Precision Control of Amphoteric Doping in Cu<inf>x</inf>Bi<inf>2</inf>Se<inf>3</inf> Nanoplates

Abstract

Copper-doped Bi2Se3 (CuxBi2Se3) is of considerable interest for tailoring its electronic properties and inducing exotic charge correlations while retaining the unique Dirac surface states. However, the copper dopants in CuxBi2Se3 display complex electronic behaviors and may function as either electron donors or acceptors depending on their concentration and atomic sites within the Bi2Se3 crystal lattice.
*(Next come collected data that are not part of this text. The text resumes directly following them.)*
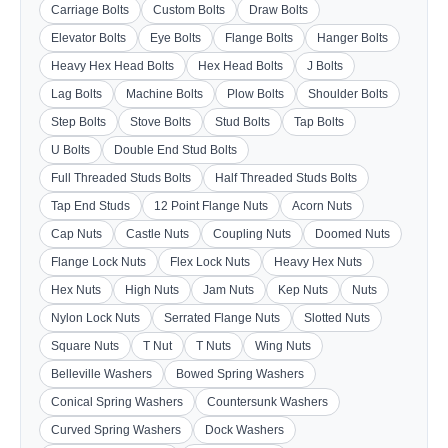
Carriage Bolts
Custom Bolts
Draw Bolts
Elevator Bolts
Eye Bolts
Flange Bolts
Hanger Bolts
Heavy Hex Head Bolts
Hex Head Bolts
J Bolts
Lag Bolts
Machine Bolts
Plow Bolts
Shoulder Bolts
Step Bolts
Stove Bolts
Stud Bolts
Tap Bolts
U Bolts
Double End Stud Bolts
Full Threaded Studs Bolts
Half Threaded Studs Bolts
Tap End Studs
12 Point Flange Nuts
Acorn Nuts
Cap Nuts
Castle Nuts
Coupling Nuts
Doomed Nuts
Flange Lock Nuts
Flex Lock Nuts
Heavy Hex Nuts
Hex Nuts
High Nuts
Jam Nuts
Kep Nuts
Nuts
Nylon Lock Nuts
Serrated Flange Nuts
Slotted Nuts
Square Nuts
T Nut
T Nuts
Wing Nuts
Belleville Washers
Bowed Spring Washers
Conical Spring Washers
Countersunk Washers
Curved Spring Washers
Dock Washers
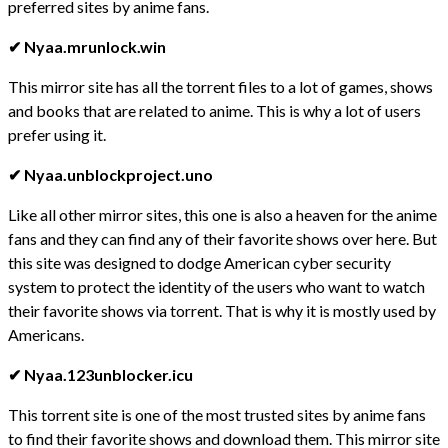
preferred sites by anime fans.
✔ Nyaa.mrunlock.win
This mirror site has all the torrent files to a lot of games, shows
and books that are related to anime. This is why a lot of users
prefer using it.
✔ Nyaa.unblockproject.uno
Like all other mirror sites, this one is also a heaven for the anime
fans and they can find any of their favorite shows over here. But
this site was designed to dodge American cyber security
system to protect the identity of the users who want to watch
their favorite shows via torrent. That is why it is mostly used by
Americans.
✔ Nyaa.123unblocker.icu
This torrent site is one of the most trusted sites by anime fans
to find their favorite shows and download them. This mirror site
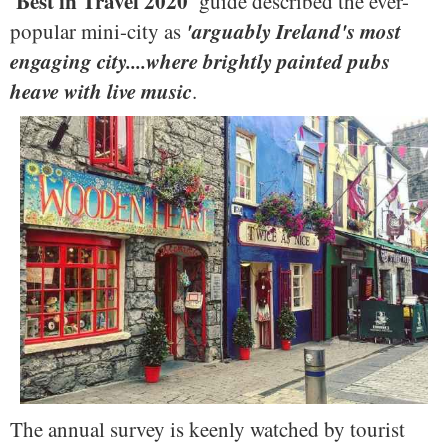
'Best in Travel 2020'
guide described the ever-
'arguably Ireland's most
popular mini-city as
engaging city....where brightly painted pubs
heave with live music
.
The annual survey is keenly watched by tourist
Thus, a precise understanding and control of the doping concentration and sites is of both fundamental and practical significance. Herein, we report a solution-based one-pot synthesis of CuxBi2Se3 nanoplates with systematically tunable Cu doping concentrations and doping sites. Our studies reveal a gradual evolution from intercalative sites to substitutional sites with increasing Cu concentrations. The Cu atoms at intercalative sites function as electron donors while those at the substitutional sites function as electron acceptors, producing distinct effects on the electronic properties of the resulting materials. We further show that Cu0.18Bi2Se3 exhibits superconducting behavior, which is not present in Bi2Se3, highlighting the essential role of Cu doping in tailoring exotic quantum properties. This study establishes an efficient methodology for precise synthesis of CuxBi2Se3 with tailored doping concentrations, doping sites, and electronic properties.